_DATA FOR THIS EXERCISE_
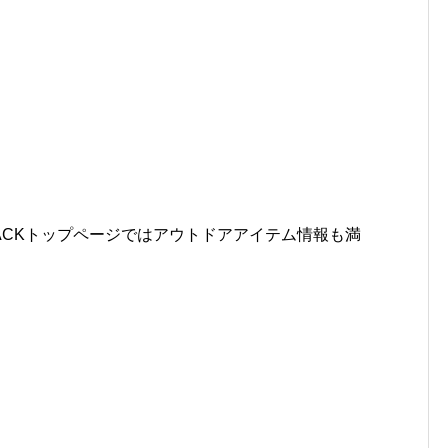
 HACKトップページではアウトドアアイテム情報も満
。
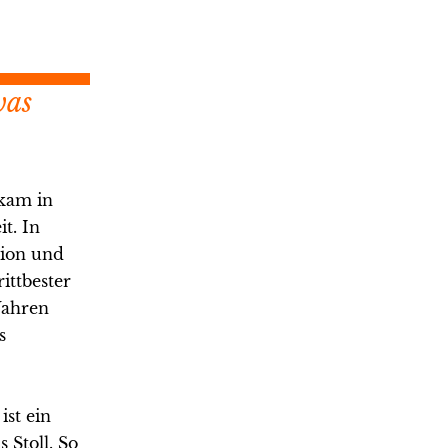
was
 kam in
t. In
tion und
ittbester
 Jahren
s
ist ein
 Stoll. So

_EXERCISE DETAILS_
Write out the entries above verbatim; the pictures do not belong in your copy.

_SOLUTION_
 HACKトップページではアウトドアアイテム情報も満
。
was
 kam in
t. In
tion und
ittbester
 Jahren
s
ist ein
 Stoll. So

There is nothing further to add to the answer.